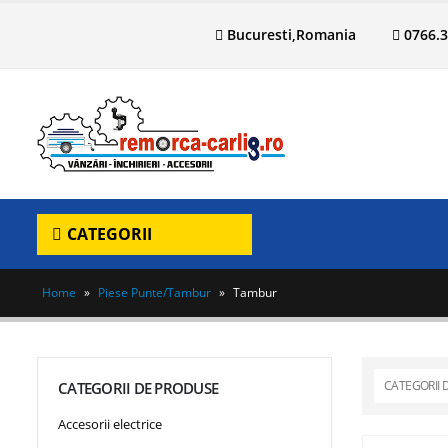
Bucuresti,Romania
0766
CATEGORII
Home
»
Piese Punte/Tambur
»
Tambur
CATEGORII 
CATEGORII DE PRODUSE
Accesorii electrice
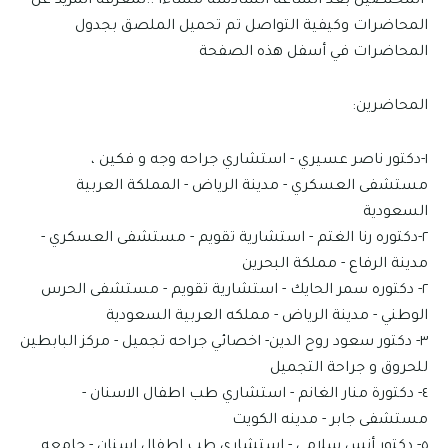
المختصين بعد الساعة السادسة مساءاً ..لمعرفة المزيد عن
المحاضرات وكيفية التواصل تم تحميل الملصق بجدول
المحاضرات في أسفل هذه الصفحة
المحاضرين:
١-دكتور ناصر عسيري - استشاري جراحه وجه و فكين ،
مستشفى العسكري - مدينة الرياض - المملكة العربية
السعودية
٢-دكتوره رنا الغتم - استشارية تقويم - مستشفى العسكري -
مدينة الرفاع - مملكة البحرين
٢- دكتوره سمر الحايك - استشارية تقويم - مستشفى الحرس
الوطني - مدينة الرياض - مملكه العربية السعودية
٣- دكتور سعود روح الدين- اخصائي جراحه تجميل - مركز البابطين
للحروق و جراحة التجميل
٤- دكتورة منار الغانم - استشاري طب اطفال الاسنان -
مستشفى جابر - مدينه الكويت
٥- دكتور أنس سلامي - استشاري طب اطفال اسنان - جامعه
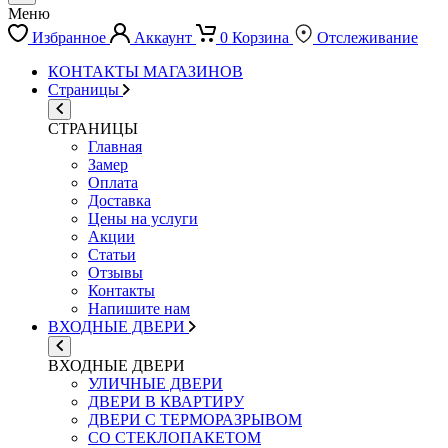
Меню
Избранное
Аккаунт
0
Корзина
Отслеживание
КОНТАКТЫ МАГАЗИНОВ
Страницы
СТРАНИЦЫ
Главная
Замер
Оплата
Доставка
Цены на услуги
Акции
Статьи
Отзывы
Контакты
Напишите нам
ВХОДНЫЕ ДВЕРИ
ВХОДНЫЕ ДВЕРИ
УЛИЧНЫЕ ДВЕРИ
ДВЕРИ В КВАРТИРУ
ДВЕРИ С ТЕРМОРАЗРЫВОМ
СО СТЕКЛОПАКЕТОМ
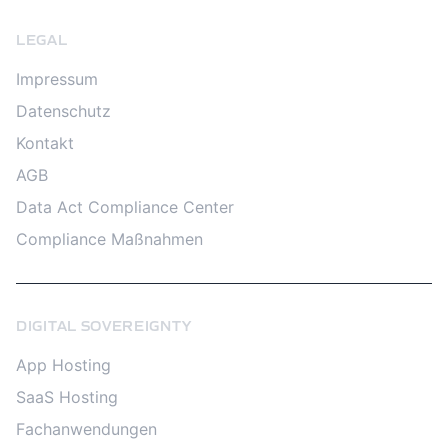
LEGAL
Impressum
Datenschutz
Kontakt
AGB
Data Act Compliance Center
Compliance Maßnahmen
DIGITAL SOVEREIGNTY
App Hosting
SaaS Hosting
Fachanwendungen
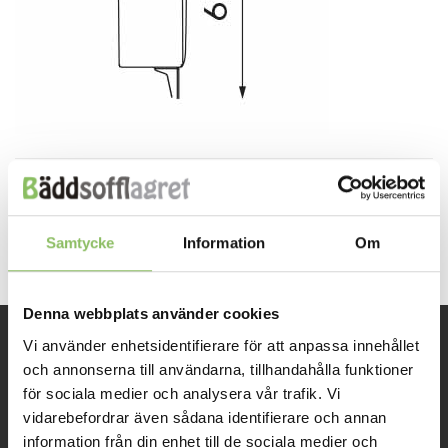
Both comments and trackbacks are currently closed.
←
Previous
Next
→
Samtycke
Information
Om
Denna webbplats använder cookies
Vi använder enhetsidentifierare för att anpassa innehållet
INFORMATION
och annonserna till användarna, tillhandahålla funktioner
för sociala medier och analysera vår trafik. Vi
vidarebefordrar även sådana identifierare och annan
Om oss
information från din enhet till de sociala medier och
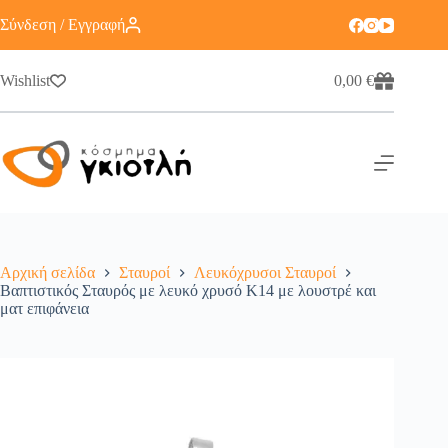
Σύνδεση / Εγγραφή
Wishlist
0,00
€
Αρχική σελίδα
Σταυροί
Λευκόχρυσοι Σταυροί
Βαπτιστικός Σταυρός με λευκό χρυσό K14 με λουστρέ και
ματ επιφάνεια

# Exercise requirements
Repeat verbatim the lines between the start of the data and the line containing "مستشفى جابر - مدينه الكويت", both ends included, omitting all pictures.

# Solution for this problem
Bucuresti,Romania
0766
CATEGORII
Home
»
Piese Punte/Tambur
»
Tambur
CATEGORII 
CATEGORII DE PRODUSE
Accesorii electrice
المختصين بعد الساعة السادسة مساءاً ..لمعرفة المزيد عن
المحاضرات وكيفية التواصل تم تحميل الملصق بجدول
المحاضرات في أسفل هذه الصفحة
المحاضرين:
١-دكتور ناصر عسيري - استشاري جراحه وجه و فكين ،
مستشفى العسكري - مدينة الرياض - المملكة العربية
السعودية
٢-دكتوره رنا الغتم - استشارية تقويم - مستشفى العسكري -
مدينة الرفاع - مملكة البحرين
٢- دكتوره سمر الحايك - استشارية تقويم - مستشفى الحرس
الوطني - مدينة الرياض - مملكه العربية السعودية
٣- دكتور سعود روح الدين- اخصائي جراحه تجميل - مركز البابطين
للحروق و جراحة التجميل
٤- دكتورة منار الغانم - استشاري طب اطفال الاسنان -
مستشفى جابر - مدينه الكويت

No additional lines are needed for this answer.